Have you noticed that you’re streaming more audio and video? That your purchase of CDs and DVDs has dramatically decreased? That your DVD cabinet and CD racks have a layer of dust on them (literally, or otherwise)? That your digital CD/DVD cabinet (i.e. iTunes) is being opened less frequently? (Apple knows this, by the way, it’s why the new AppleTV has no hard-drive; it’s all streaming…really think they’re not going to do the same for music?)
We’ve started up the Kurzweil Curve with respect to streaming, and it’s only going to accelerate from here.
The interesting thing is that, because the transition has been relatively gradual, you probably haven’t noticed that this radical behavioral and technological change has occurred. You haven’t noticed because it hasn’t hurt; in fact it’s felt good.
There are opportunities here. For content creators, the sooner you reconcile the fact most people aren’t likely going to want to own a digital copy of your music/movie/tv show/book (let alone a CD, etc.), the sooner you can devise profitable streaming models.
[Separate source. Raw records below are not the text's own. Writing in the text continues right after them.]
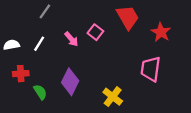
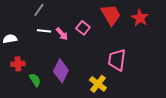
red star: (161, 32) -> (140, 18), moved
white line: (39, 44) -> (44, 31), moved, turned 64
pink trapezoid: (151, 69) -> (117, 60), moved

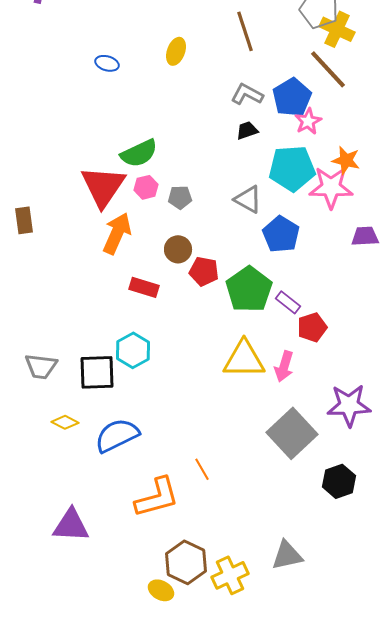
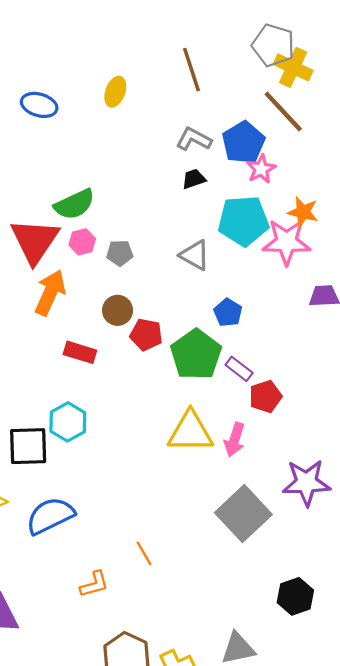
blue ellipse: (107, 63) -> (39, 105), size x1.4
blue pentagon: (281, 234) -> (228, 313), moved, size x0.7
black hexagon: (339, 481) -> (295, 596), moved
orange L-shape: (157, 497) -> (94, 584), size x0.6

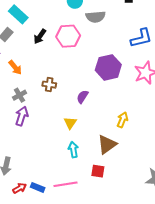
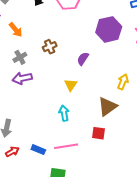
brown cross: (49, 85) -> (50, 47), turned -32
purple arrow: (22, 116) -> (22, 78), turned -120
cyan arrow: (73, 150) -> (64, 113), moved
red arrow: (20, 188) -> (12, 152), moved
By the way, the rise in vinyl consumption has an inverse relationship to the ownership of other types of musical content. That is, even as we own less digital copies and CDs, we will own more vinyl. This is NOT because of the better sound quality of vinyl, it’s because vinyl is a great example of a “social object” (ala what I referenced in a recent post on marketing and fruit). We want to share, hold, display, and talk about vinyl.